[[ Material for this exercise open ]]
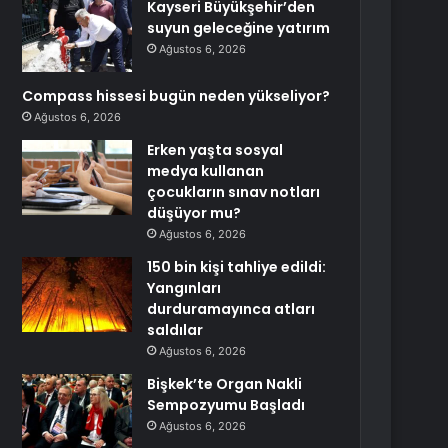
Kayseri Büyükşehir’den
suyun geleceğine yatırım
Ağustos 6, 2026
Compass hissesi bugün neden yükseliyor?
Ağustos 6, 2026
Erken yaşta sosyal
medya kullanan
çocukların sınav notları
düşüyor mu?
Ağustos 6, 2026
150 bin kişi tahliye edildi:
Yangınları
durduramayınca atları
saldılar
Ağustos 6, 2026
Bişkek’te Organ Nakli
Sempozyumu Başladı
Ağustos 6, 2026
[[ Material for this exercise closed ]]
Work to be completed: Would you please set down the data above again exactly, without its pictures?

Finished task:
Kayseri Büyükşehir’den
suyun geleceğine yatırım
Ağustos 6, 2026
Compass hissesi bugün neden yükseliyor?
Ağustos 6, 2026
Erken yaşta sosyal
medya kullanan
çocukların sınav notları
düşüyor mu?
Ağustos 6, 2026
150 bin kişi tahliye edildi:
Yangınları
durduramayınca atları
saldılar
Ağustos 6, 2026
Bişkek’te Organ Nakli
Sempozyumu Başladı
Ağustos 6, 2026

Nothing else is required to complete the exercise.